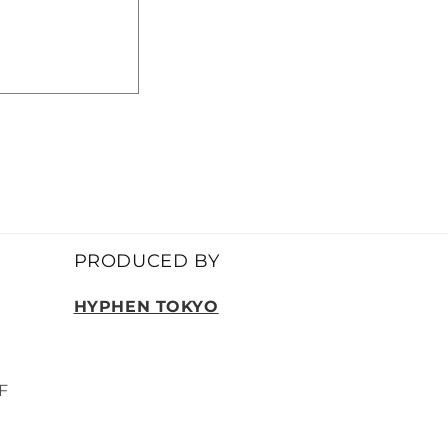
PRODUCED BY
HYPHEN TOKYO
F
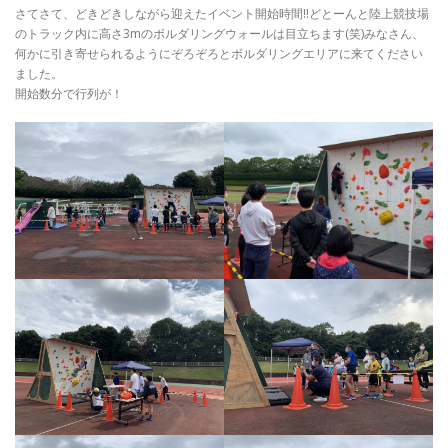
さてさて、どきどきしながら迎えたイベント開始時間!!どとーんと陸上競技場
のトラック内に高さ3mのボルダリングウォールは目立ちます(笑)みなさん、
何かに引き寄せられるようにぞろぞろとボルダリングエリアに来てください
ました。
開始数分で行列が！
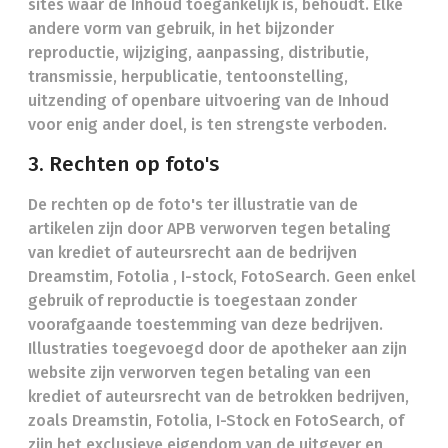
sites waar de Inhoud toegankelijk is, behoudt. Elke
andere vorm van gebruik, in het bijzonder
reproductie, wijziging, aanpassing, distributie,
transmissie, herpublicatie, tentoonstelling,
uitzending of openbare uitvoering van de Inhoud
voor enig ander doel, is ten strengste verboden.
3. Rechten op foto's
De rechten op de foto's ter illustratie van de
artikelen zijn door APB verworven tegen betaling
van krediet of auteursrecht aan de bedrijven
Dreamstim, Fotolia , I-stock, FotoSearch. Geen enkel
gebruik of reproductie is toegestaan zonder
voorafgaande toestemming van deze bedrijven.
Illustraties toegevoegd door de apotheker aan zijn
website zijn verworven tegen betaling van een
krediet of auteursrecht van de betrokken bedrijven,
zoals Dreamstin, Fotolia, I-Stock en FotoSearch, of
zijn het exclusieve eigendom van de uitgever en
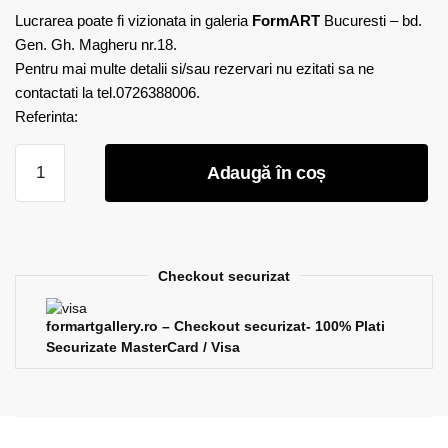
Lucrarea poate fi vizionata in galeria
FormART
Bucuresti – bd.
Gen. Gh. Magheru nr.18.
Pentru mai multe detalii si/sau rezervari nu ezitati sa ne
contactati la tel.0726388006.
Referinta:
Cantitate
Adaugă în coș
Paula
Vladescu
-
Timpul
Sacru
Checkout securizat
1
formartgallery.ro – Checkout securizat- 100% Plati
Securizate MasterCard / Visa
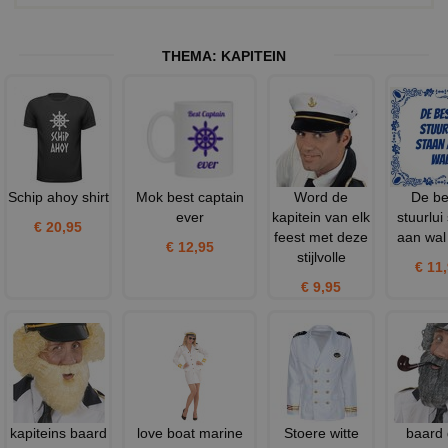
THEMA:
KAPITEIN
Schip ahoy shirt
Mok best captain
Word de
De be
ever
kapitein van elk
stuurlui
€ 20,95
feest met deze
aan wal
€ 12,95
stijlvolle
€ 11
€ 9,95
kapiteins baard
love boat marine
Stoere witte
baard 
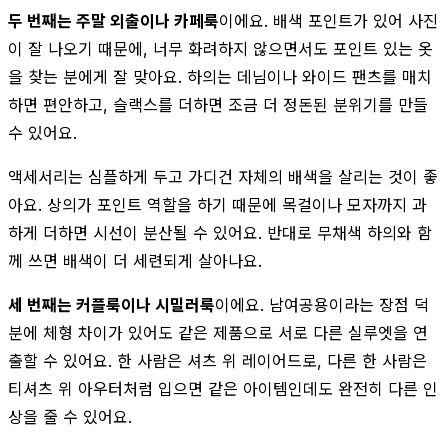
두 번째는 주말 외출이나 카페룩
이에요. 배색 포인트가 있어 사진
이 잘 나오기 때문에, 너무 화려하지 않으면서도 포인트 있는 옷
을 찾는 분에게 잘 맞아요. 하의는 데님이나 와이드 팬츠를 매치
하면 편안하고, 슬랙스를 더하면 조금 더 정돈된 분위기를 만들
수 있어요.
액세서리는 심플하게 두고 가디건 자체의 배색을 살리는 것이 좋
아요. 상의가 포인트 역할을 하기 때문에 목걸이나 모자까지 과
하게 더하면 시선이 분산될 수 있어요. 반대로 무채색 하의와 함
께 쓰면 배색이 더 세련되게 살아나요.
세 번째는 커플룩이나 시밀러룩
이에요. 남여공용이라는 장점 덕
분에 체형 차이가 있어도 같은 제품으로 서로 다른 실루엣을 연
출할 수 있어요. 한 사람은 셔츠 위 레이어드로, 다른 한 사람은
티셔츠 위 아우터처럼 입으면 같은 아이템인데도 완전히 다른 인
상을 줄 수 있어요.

---

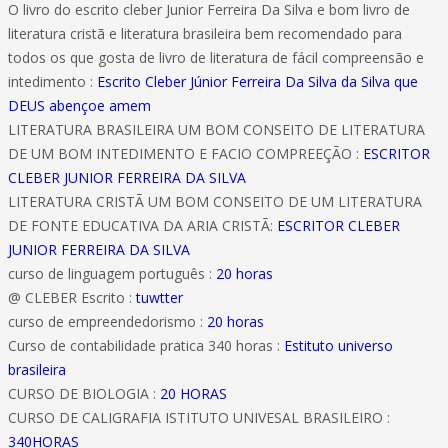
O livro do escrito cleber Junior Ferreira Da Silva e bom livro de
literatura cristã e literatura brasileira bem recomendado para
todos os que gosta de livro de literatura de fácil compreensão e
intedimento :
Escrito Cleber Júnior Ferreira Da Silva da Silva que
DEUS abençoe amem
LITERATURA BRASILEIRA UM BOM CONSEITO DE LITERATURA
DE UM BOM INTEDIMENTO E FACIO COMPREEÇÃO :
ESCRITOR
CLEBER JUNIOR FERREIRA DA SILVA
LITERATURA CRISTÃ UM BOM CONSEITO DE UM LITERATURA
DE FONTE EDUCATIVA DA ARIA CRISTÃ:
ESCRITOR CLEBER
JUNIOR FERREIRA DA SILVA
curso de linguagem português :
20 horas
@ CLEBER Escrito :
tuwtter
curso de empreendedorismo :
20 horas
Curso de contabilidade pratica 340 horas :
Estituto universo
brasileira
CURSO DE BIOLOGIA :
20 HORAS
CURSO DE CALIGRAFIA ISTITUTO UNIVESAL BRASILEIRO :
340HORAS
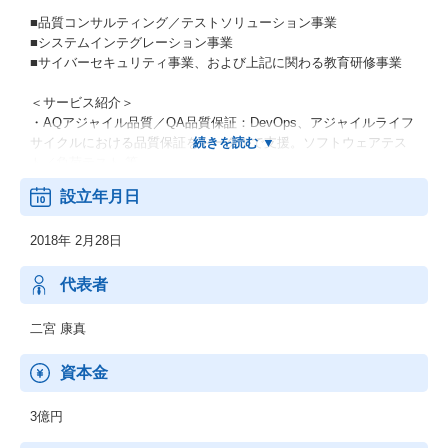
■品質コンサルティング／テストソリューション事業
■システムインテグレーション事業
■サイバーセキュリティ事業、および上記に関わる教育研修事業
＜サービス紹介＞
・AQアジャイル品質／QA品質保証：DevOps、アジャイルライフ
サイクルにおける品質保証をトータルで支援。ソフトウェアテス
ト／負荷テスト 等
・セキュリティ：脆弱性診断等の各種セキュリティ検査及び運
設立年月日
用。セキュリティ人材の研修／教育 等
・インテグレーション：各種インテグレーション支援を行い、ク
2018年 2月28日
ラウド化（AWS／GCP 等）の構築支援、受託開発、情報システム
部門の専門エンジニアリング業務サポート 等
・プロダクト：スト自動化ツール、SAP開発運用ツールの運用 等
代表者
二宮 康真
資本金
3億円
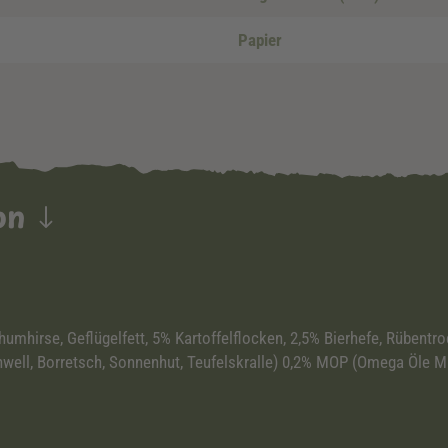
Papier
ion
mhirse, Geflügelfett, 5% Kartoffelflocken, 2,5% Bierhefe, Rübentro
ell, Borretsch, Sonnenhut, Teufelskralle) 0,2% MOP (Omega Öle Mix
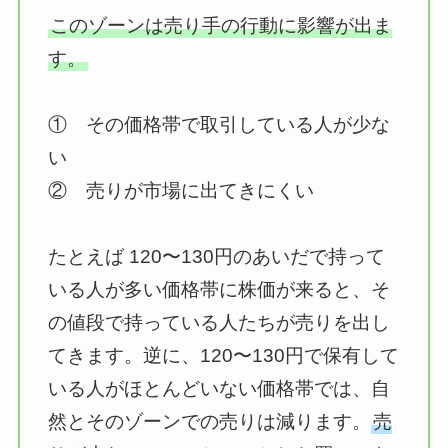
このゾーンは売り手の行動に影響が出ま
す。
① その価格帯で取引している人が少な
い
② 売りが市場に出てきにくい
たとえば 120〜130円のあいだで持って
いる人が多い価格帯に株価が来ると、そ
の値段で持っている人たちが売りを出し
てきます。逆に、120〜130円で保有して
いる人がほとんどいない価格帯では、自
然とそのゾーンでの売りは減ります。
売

---

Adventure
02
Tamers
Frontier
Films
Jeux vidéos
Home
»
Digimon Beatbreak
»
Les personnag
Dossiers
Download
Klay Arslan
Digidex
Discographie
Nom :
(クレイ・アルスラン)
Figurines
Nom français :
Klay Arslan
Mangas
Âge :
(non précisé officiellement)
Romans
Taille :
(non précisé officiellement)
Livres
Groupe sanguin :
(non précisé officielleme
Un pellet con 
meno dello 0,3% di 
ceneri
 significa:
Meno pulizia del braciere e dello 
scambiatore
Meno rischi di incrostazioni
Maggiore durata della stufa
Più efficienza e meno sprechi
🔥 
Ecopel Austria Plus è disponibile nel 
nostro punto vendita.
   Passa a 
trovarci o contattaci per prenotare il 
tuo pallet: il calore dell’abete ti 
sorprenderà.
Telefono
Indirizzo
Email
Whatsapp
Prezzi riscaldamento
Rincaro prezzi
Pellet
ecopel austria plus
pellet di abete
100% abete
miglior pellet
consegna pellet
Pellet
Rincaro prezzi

▶ **WHAT TO WORK ON**:
Find "아요. 상의가 포인트 역할을 하기 때문에 목걸이나 모자까지 과" in the entries above and copy that whole line exactly, then each line after it through the line that contains "상을 줄 수 있어요.".

▶ **TASK RESULT**:
아요. 상의가 포인트 역할을 하기 때문에 목걸이나 모자까지 과
하게 더하면 시선이 분산될 수 있어요. 반대로 무채색 하의와 함
께 쓰면 배색이 더 세련되게 살아나요.
세 번째는 커플룩이나 시밀러룩
이에요. 남여공용이라는 장점 덕
분에 체형 차이가 있어도 같은 제품으로 서로 다른 실루엣을 연
출할 수 있어요. 한 사람은 셔츠 위 레이어드로, 다른 한 사람은
티셔츠 위 아우터처럼 입으면 같은 아이템인데도 완전히 다른 인
상을 줄 수 있어요.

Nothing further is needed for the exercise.